### Try it
Set down the data below in full, exactly as it reads, but without the pictures.

### Data section

- - - - -

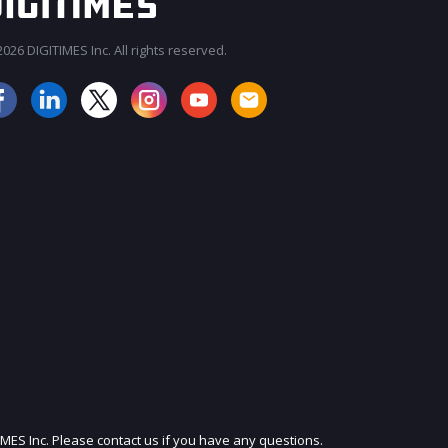
026 DIGITIMES Inc. All rights reserved.
JOIN OUR MAILING LIST
IMES Inc. Please contact us if you have any questions.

- - - - -

### Result of the exercise
026 DIGITIMES Inc. All rights reserved.
JOIN OUR MAILING LIST
IMES Inc. Please contact us if you have any questions.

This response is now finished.